THE TASK
Where the records below reach the line containing "special class of", start transcribing, and end with the line containing "the jump target", exactly and with nothing else added.

TASK MATERIAL
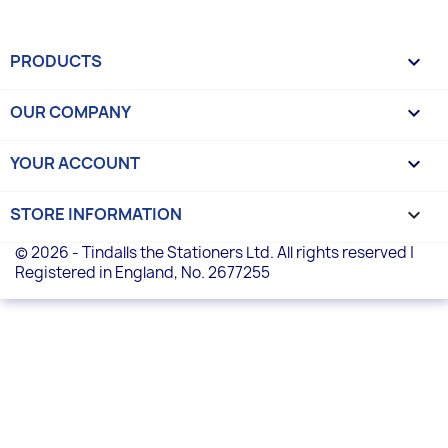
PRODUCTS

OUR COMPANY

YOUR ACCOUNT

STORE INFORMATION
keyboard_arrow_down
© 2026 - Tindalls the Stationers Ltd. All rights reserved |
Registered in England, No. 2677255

==

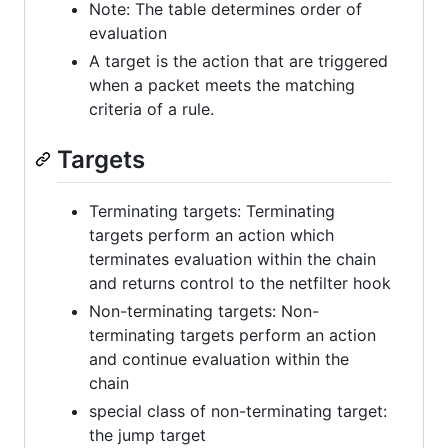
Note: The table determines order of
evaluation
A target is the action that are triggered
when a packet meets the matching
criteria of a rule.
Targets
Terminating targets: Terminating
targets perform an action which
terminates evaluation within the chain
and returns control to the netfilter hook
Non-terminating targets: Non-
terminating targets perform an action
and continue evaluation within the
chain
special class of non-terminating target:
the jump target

TASK OUTPUT
special class of non-terminating target:
the jump target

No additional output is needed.